To create a pipeline you can load registered components or components from a yaml file. Here I do both to create my pipeline.

load the registered data prep component

In [None]:
from azure.ai.ml import MLClient
from azure.identity import DefaultAzureCredential

ml_client = MLClient.from_config(credential=DefaultAzureCredential(), path="./")

data_prep = ml_client.components.get(
    name = "data_prep_diabetes",
    version = <>
)

load the training component from a yaml file

In [None]:
# importing the component package

from azure.ai.ml import load_component

# loading the component from the yml file (not registered one)

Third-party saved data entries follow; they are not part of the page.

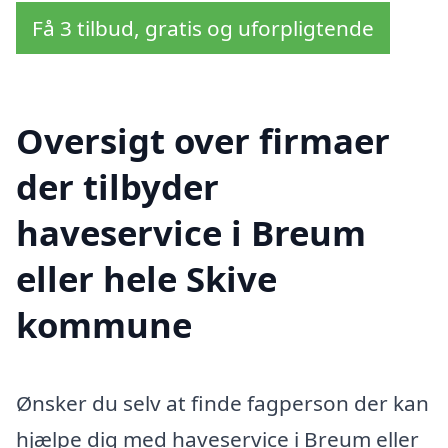
Få 3 tilbud, gratis og uforpligtende
Oversigt over firmaer
der tilbyder
haveservice i Breum
eller hele Skive
kommune
Ønsker du selv at finde fagperson der kan
hjælpe dig med haveservice i Breum eller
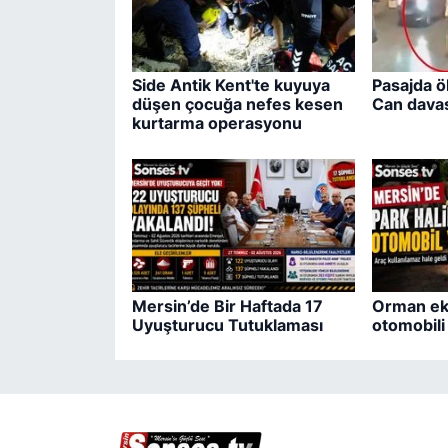
Side Antik Kent'te kuyuya
Pasajda ö
düşen çocuğa nefes kesen
Can davas
kurtarma operasyonu
Mersin’de Bir Haftada 17
Orman eki
Uyuşturucu Tutuklaması
otomobil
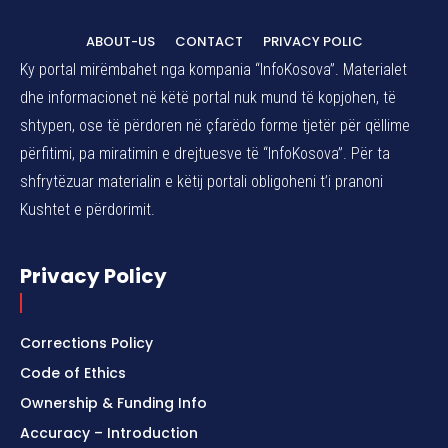
ABOUT-US
CONTACT
PRIVACY POLIC
Ky portal mirëmbahet nga kompania “InfoKosova”. Materialet
dhe informacionet në këtë portal nuk mund të kopjohen, të
shtypen, ose të përdoren në çfarëdo forme tjetër për qëllime
përfitimi, pa miratimin e drejtuesve të “InfoKosova”. Për ta
shfrytëzuar materialin e këtij portali obligoheni t’i pranoni
Kushtet e përdorimit.
Privacy Policy
Corrections Policy
Code of Ethics
Ownership & Funding Info
Accuracy – Introduction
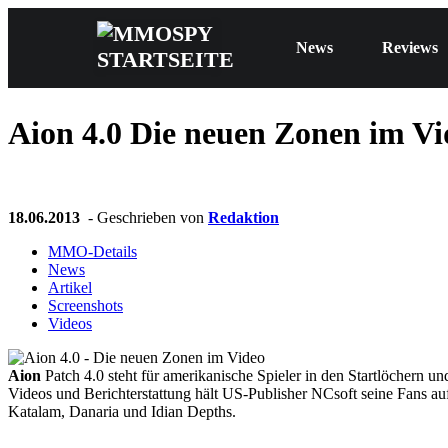
News
Reviews
Aion 4.0
Die neuen Zonen im Vi
18.06.2013
- Geschrieben von
Redaktion
MMO-Details
News
Artikel
Screenshots
Videos
Aion
Patch 4.0 steht für amerikanische Spieler in den Startlöchern 
Videos und Berichterstattung hält US-Publisher NCsoft seine Fans a
Katalam, Danaria und Idian Depths.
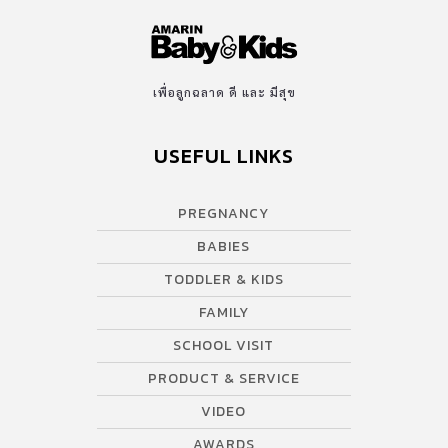
เพื่อลูกฉลาด ดี และ มีสุข
USEFUL LINKS
PREGNANCY
BABIES
TODDLER & KIDS
FAMILY
SCHOOL VISIT
PRODUCT & SERVICE
VIDEO
AWARDS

train_component = load_component(source="p04_training.yaml")

create the pipeline

In [None]:
from azure.ai.ml import dsl, Input, Output

@dsl.pipeline(
    compute=<>,
    description= "diabetes pipeline",
)
def diabetes_pipeline(
    pipeline_job_input_data,
):
    #using the data_prep function like a python call with its own inputs
    data_prep_job = data_prep(
        input_data = pipeline_job_input_data
    )

    # using the train_func like a python call with its own inputs
    train_job = train_component(
        prepped_data = data_prep_job.outputs.prepped_data, # using outputs from previous step
    )

    return {
        "pipeline_job_prepped_data": data_prep_job.outputs.prepped_data,
    }


now use your pipeline definition to instantiate a pipeline with your dataset, this example loads my filepath from my data asset (uri file)

In [None]:
diabetes_data = ml_client.data.get(name="diabetes", version="1")
print(f"data asset uri: {diabetes_data.path}")

pipeline = diabetes_pipeline(
    pipeline_job_input_data = Input(type="uri_file", path=diabetes.path),
)

submit the job to our workspace

In [None]:
pipeline_job = ml_client.jobs.create_or_update(
    pipeline,
    #projects name
    experiment_name = "diabetes_classification",
    description = "my description"
)

ml_client.jobs.stream(pipeline_job.name)